From Crop Cycles To Loan Tenure: 4 Key Changes In RBI’s KCC Proposal
Kisan Credit Card Scheme: The Reserve Bank of India (RBI) has released draft directions to revise the Kisan Credit Card (KCC) Scheme, aiming to expand coverage, streamline operations, and align credit norms with evolving agricultural needs.
Standardized Crop Cycles And Extended Loan Tenure
As outlined in the draft, crop seasons have been standardized to introduce uniformity in loan sanctioning and repayment schedules. Short-duration crops will now be treated under a 12-month cycle, while long-duration crops will follow an 18-month cycle.
Example:
A farmer growing paddy or wheat (harvested in a few months) will follow a 12-month loan cycle.
A farmer growing sugarcane (which takes 12–18 months) will get an 18-month cycle.

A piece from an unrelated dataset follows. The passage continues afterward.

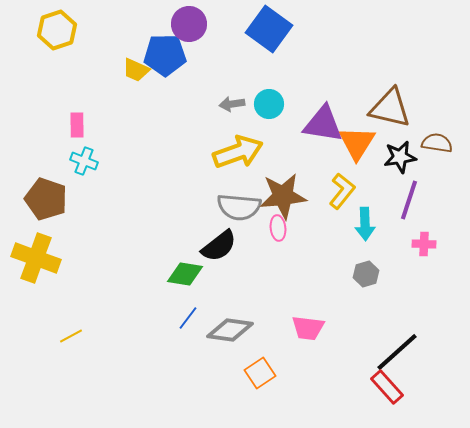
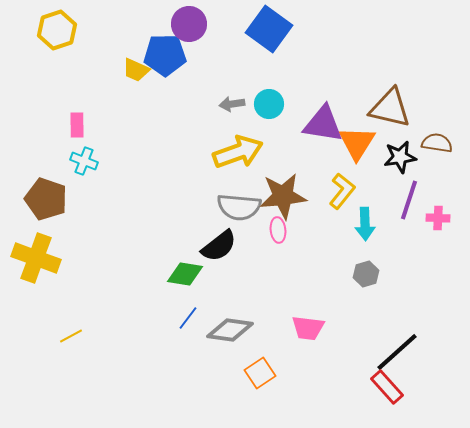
pink ellipse: moved 2 px down
pink cross: moved 14 px right, 26 px up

To better align loan tenure with these crop cycles, especially for longer-duration crops, the overall tenure of the KCC facility has been extended to six years. The move is expected to provide farmers with greater flexibility in repayment and reduce rollover pressures.
Example:
If a farmer growing sugarcane faces a bad monsoon in Year 2, he doesn’t have to rush repayment immediately. The 6-year window gives more breathing space and reduces pressure to take fresh loans to repay old ones.
The draft directions apply to Commercial Banks, Small Finance Banks, Regional Rural Banks, and Rural Co-operative Banks, indicating a system-wide implementation once finalized.

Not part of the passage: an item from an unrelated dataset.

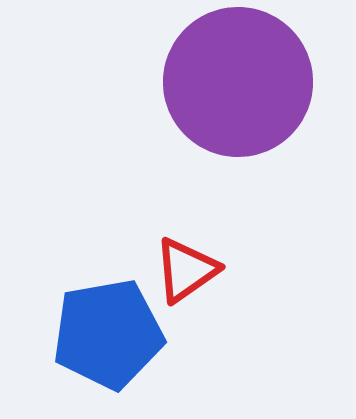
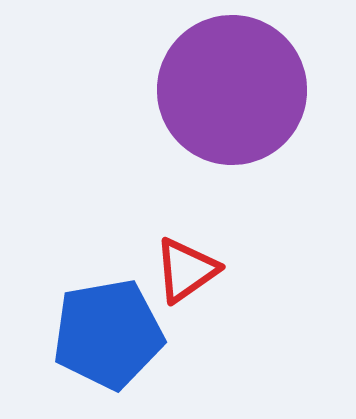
purple circle: moved 6 px left, 8 px down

Drawing Limits Linked To Cost Of Cultivation
The RBI has proposed aligning drawing limits under the KCC scheme with the scale of finance for each crop season . This adjustment aims to ensure that farmers receive credit in line with the actual cost of cultivation, addressing concerns around under-financing.
Example:
If growing cotton in a district costs Rs 60,000 per acre (as per agriculture department data), banks will align KCC limits accordingly — instead of giving a lower, outdated amount like Rs 40,000.
In addition, the draft expands eligible components under the KCC framework. Expenses related to technological interventions—such as soil testing, real-time weather forecasts, and certification for organic or good agricultural practices—have been included within the existing 20% additional component earmarked for repairs and maintenance of farm assets .
Example:
If a farmer wants to:
- Test soil before sowing
- Subscribe to real-time weather alerts
- Get organic farming certification
These costs can now be covered under KCC instead of paying from pocket.
What Is Kisan Credit Card Scheme?
The Kisan Credit Card scheme aims at providing adequate and timely credit support from the banking system under a single window with flexible and simplified procedures to the farmers for their cultivation and other needs.
The KCC scheme was introduced in 1998 for the issue of Kisan Credit Cards to farmers on the basis of their holdings for uniform adoption by the banks so that farmers may use them to readily purchase agriculture inputs such as seeds, fertilizers, pesticides etc. and draw cash for their production needs.
KCC covers post-harvest expenses, produce marketing loan, consumption requirements of farmer households, working capital for maintenance of farm assets and activities allied to agriculture, investment credit requirement for agriculture and allied activities.